On Thursday night, a man will sit in a chair and invite all of Otterbein into his living room.
This man, no doubt a gracious host, is also the main character of the Theatre Department's most recent production, "The Drowsy Chaperone." Here, "a man in New York is feeling blue, so he puts on his favorite record and takes the audience along," said freshman musical theatre major Preston Pounds, who leads the show as the man in the chair with a "non-specific sadness."
Unlike most theatrical productions, this one takes the audience along in a different sense.
"It exists in two different worlds. It takes place in a man's living room," junior musical theatre major Andrea Varadi said. "His bad day prompts him to put on his favorite record, which is "The Drowsy Chaperone," and the show comes to life in his house. It is the story about the man in the chair."
A show within a show might be new to some audience members, but the intentionally clichéd 1920s characters aren't quite so novel.
"There are so many different stereotypes of different characters from the '20s, and we were really able to put our stamp on them," Varadi said.
"There were a lot of technical elements, like an airplane with a working propeller and a refrigerator that the cast uses to enter the living room," he said.
With the new experiences through tech design came new experiences through directional means. David Caldwell, a guest director who has directed over 20 plays and choreographed an impressive 10, brought his talents to Otterbein to help produce "The Drowsy Chaperone."
"The guest director has been great because it's different than what we're used to. We mostly get people from within the department, but it's great as a student to work with a guest director because it offers a different viewpoint," Varadi said. "Most of the directors we work with are acting professors, too. They teach acting workshops, which would make a play production feel like another workshop. This is what makes guest directors so great to work with," Pounds said.

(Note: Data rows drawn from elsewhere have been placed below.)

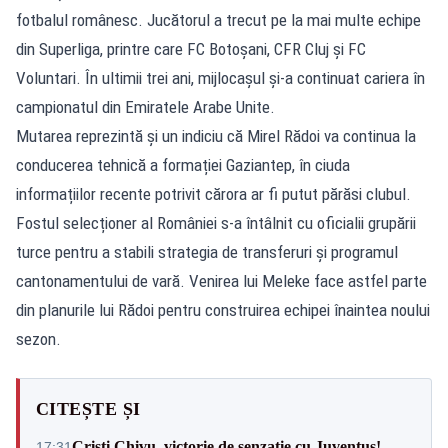
fotbalul românesc. Jucătorul a trecut pe la mai multe echipe
din Superliga, printre care FC Botoșani, CFR Cluj și FC
Voluntari. În ultimii trei ani, mijlocașul și-a continuat cariera în
campionatul din Emiratele Arabe Unite.
Mutarea reprezintă și un indiciu că Mirel Rădoi va continua la
conducerea tehnică a formației Gaziantep, în ciuda
informațiilor recente potrivit cărora ar fi putut părăsi clubul.
Fostul selecționer al României s-a întâlnit cu oficialii grupării
turce pentru a stabili strategia de transferuri și programul
cantonamentului de vară. Venirea lui Meleke face astfel parte
din planurile lui Rădoi pentru construirea echipei înaintea noului
sezon.
CITEȘTE ȘI
Cristi Chivu, victorie de senzație cu Juventus!
17:31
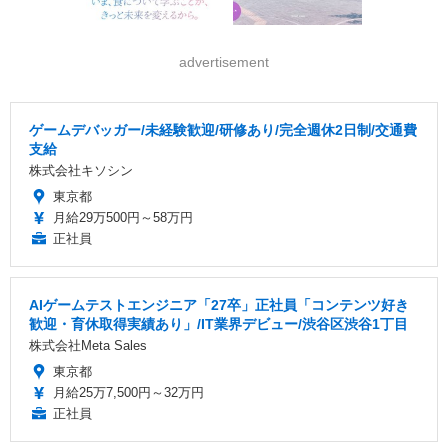
advertisement
ゲームデバッガー/未経験歓迎/研修あり/完全週休2日制/交通費
支給
株式会社キソシン
東京都
月給29万500円～58万円
正社員
AIゲームテストエンジニア「27卒」正社員「コンテンツ好き
歓迎・育休取得実績あり」/IT業界デビュー/渋谷区渋谷1丁目
株式会社Meta Sales
東京都
月給25万7,500円～32万円
正社員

"The Drowsy Chaperone," which has lived on Broadway since May 2006, has earned awards for best book and best score at the Tony Awards. It started off as a spoof of the typical musical, housing each of the humdrum characters of the Broadway of yore.
Fans and critics have raved in the name of its excellence since Toronto birth in 1998 and stake it as a comedic gem honoring the jazz age.
With the likes of such playbill connoisseurs bowing at the glitzy toes of this play, the hardship of the production might come from finding originality within the characters.
"With any show you have to bring your own flair to it," Pounds said. "We each have different experiences that we bring to the characters, experiences that would differ from anyone else playing this part, so we each bring our own flair to the characters."